━━ Material to process ━━
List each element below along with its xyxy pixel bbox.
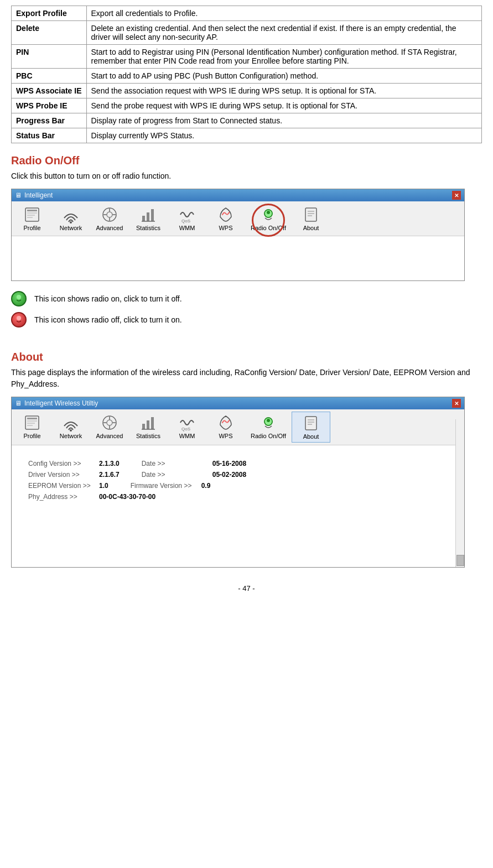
definition-cell: Start to add to AP using PBC (Push Butto…	[86, 69, 481, 84]
radio-off-text: This icon shows radio off, click to turn…	[34, 315, 182, 324]
radio-heading: Radio On/Off	[11, 154, 482, 167]
window-close-2[interactable]: ✕	[452, 399, 461, 408]
svg-rect-2	[27, 212, 37, 214]
radio-desc: Click this button to turn on or off radi…	[11, 170, 482, 182]
svg-point-25	[17, 316, 21, 320]
term-cell: WPS Associate IE	[12, 84, 87, 98]
driver-date-value: 05-02-2008	[212, 471, 246, 479]
toolbar-item-about[interactable]: About	[292, 204, 330, 233]
radio-on-text: This icon shows radio on, click to turn …	[34, 294, 182, 303]
config-date-label: Date >>	[142, 460, 208, 467]
radio-on-icon	[11, 291, 27, 306]
toolbar-item-radio[interactable]: Radio On/Off	[245, 412, 292, 443]
statistics-icon	[139, 414, 157, 432]
about-icon	[302, 414, 320, 432]
about-toolbar: Profile Network Advanced Statistics QoS …	[12, 409, 464, 445]
radio-off-row: This icon shows radio off, click to turn…	[11, 312, 482, 328]
about-driver-version: Driver Version >> 2.1.6.7	[28, 471, 120, 479]
page-number: - 47 -	[11, 584, 482, 592]
about-config-row: Config Version >> 2.1.3.0 Date >> 05-16-…	[28, 460, 448, 467]
window-title-1: Intelligent	[24, 191, 53, 199]
svg-rect-12	[142, 216, 145, 221]
toolbar-item-advanced[interactable]: Advanced	[90, 412, 129, 443]
radio-window: 🖥 Intelligent ✕ Profile Network Advanced	[11, 189, 465, 281]
toolbar-label-statistics: Statistics	[136, 225, 160, 231]
term-cell: WPS Probe IE	[12, 98, 87, 113]
svg-rect-39	[147, 420, 149, 429]
toolbar-item-profile[interactable]: Profile	[13, 412, 51, 443]
definition-cell: Delete an existing credential. And then …	[86, 21, 481, 45]
svg-rect-3	[27, 215, 35, 216]
table-row: DeleteDelete an existing credential. And…	[12, 21, 482, 45]
definition-cell: Send the probe request with WPS IE durin…	[86, 98, 481, 113]
toolbar-label-wmm: WMM	[179, 225, 195, 231]
wmm-icon: QoS	[178, 206, 196, 224]
term-cell: Status Bar	[12, 128, 87, 143]
about-window: 🖥 Intelligent Wireless Utiltiy ✕ Profile…	[11, 397, 465, 568]
window-titlebar-2: 🖥 Intelligent Wireless Utiltiy ✕	[12, 397, 464, 409]
definition-cell: Display rate of progress from Start to C…	[86, 113, 481, 128]
svg-rect-1	[27, 210, 37, 211]
about-heading: About	[11, 351, 482, 363]
toolbar-item-wmm[interactable]: QoS WMM	[168, 204, 206, 233]
term-cell: Export Profile	[12, 6, 87, 21]
toolbar-label-network: Network	[60, 433, 82, 439]
toolbar-item-network[interactable]: Network	[51, 204, 90, 233]
toolbar-item-network[interactable]: Network	[51, 412, 90, 443]
driver-date-label: Date >>	[142, 471, 208, 479]
svg-rect-40	[151, 417, 154, 429]
toolbar-label-wmm: WMM	[179, 433, 195, 439]
svg-rect-13	[147, 212, 149, 221]
toolbar-label-advanced: Advanced	[96, 225, 123, 231]
svg-point-45	[267, 419, 270, 422]
toolbar-item-wps[interactable]: WPS	[206, 204, 245, 233]
toolbar-label-about: About	[303, 433, 319, 440]
radio-window-content	[12, 236, 464, 280]
svg-point-31	[70, 429, 72, 432]
term-cell: PBC	[12, 69, 87, 84]
svg-point-5	[70, 221, 72, 224]
firmware-version-label: Firmware Version >>	[131, 482, 197, 490]
network-icon	[62, 206, 80, 224]
toolbar-label-wps: WPS	[219, 433, 232, 439]
toolbar-item-advanced[interactable]: Advanced	[90, 204, 129, 233]
toolbar-item-radio[interactable]: Radio On/Off	[245, 204, 292, 233]
toolbar-item-statistics[interactable]: Statistics	[129, 412, 168, 443]
phy-address-value: 00-0C-43-30-70-00	[99, 493, 155, 501]
definition-cell: Display currently WPS Status.	[86, 128, 481, 143]
toolbar-item-about[interactable]: About	[292, 412, 330, 443]
toolbar-item-profile[interactable]: Profile	[13, 204, 51, 233]
toolbar-label-network: Network	[60, 225, 82, 231]
profile-icon	[23, 414, 41, 432]
scrollbar-thumb[interactable]	[456, 555, 464, 566]
radio-toolbar: Profile Network Advanced Statistics QoS …	[12, 201, 464, 236]
profile-icon	[23, 206, 41, 224]
about-phy-row: Phy_Address >> 00-0C-43-30-70-00	[28, 493, 448, 501]
svg-rect-20	[305, 208, 316, 221]
about-firmware-version: Firmware Version >> 0.9	[131, 482, 211, 490]
radio-icon	[260, 414, 277, 432]
window-close-1[interactable]: ✕	[452, 191, 461, 200]
svg-rect-46	[305, 417, 316, 430]
svg-rect-4	[27, 217, 33, 218]
toolbar-item-wps[interactable]: WPS	[206, 412, 245, 443]
about-eeprom-row: EEPROM Version >> 1.0 Firmware Version >…	[28, 482, 448, 490]
svg-rect-38	[142, 424, 145, 429]
about-eeprom-version: EEPROM Version >> 1.0	[28, 482, 108, 490]
toolbar-item-statistics[interactable]: Statistics	[129, 204, 168, 233]
about-config-date: Date >> 05-16-2008	[142, 460, 246, 467]
radio-off-icon	[11, 312, 27, 328]
radio-on-row: This icon shows radio on, click to turn …	[11, 291, 482, 306]
window-icon-1: 🖥	[15, 191, 22, 199]
svg-rect-27	[27, 418, 37, 419]
toolbar-item-wmm[interactable]: QoS WMM	[168, 412, 206, 443]
svg-rect-29	[27, 423, 35, 424]
table-row: Progress BarDisplay rate of progress fro…	[12, 113, 482, 128]
svg-rect-14	[151, 209, 154, 221]
toolbar-label-radio: Radio On/Off	[251, 225, 286, 231]
table-row: Status BarDisplay currently WPS Status.	[12, 128, 482, 143]
svg-text:QoS: QoS	[181, 427, 190, 432]
scrollbar[interactable]	[455, 419, 464, 567]
about-window-content: Config Version >> 2.1.3.0 Date >> 05-16-…	[12, 445, 464, 567]
about-driver-row: Driver Version >> 2.1.6.7 Date >> 05-02-…	[28, 471, 448, 479]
━━━
What you are asked to do: Show all lines above that contain "currently".

The answer:
definition-cell: Display currently WPS Status.	[86, 128, 481, 143]
table-row: Status BarDisplay currently WPS Status.	[12, 128, 482, 143]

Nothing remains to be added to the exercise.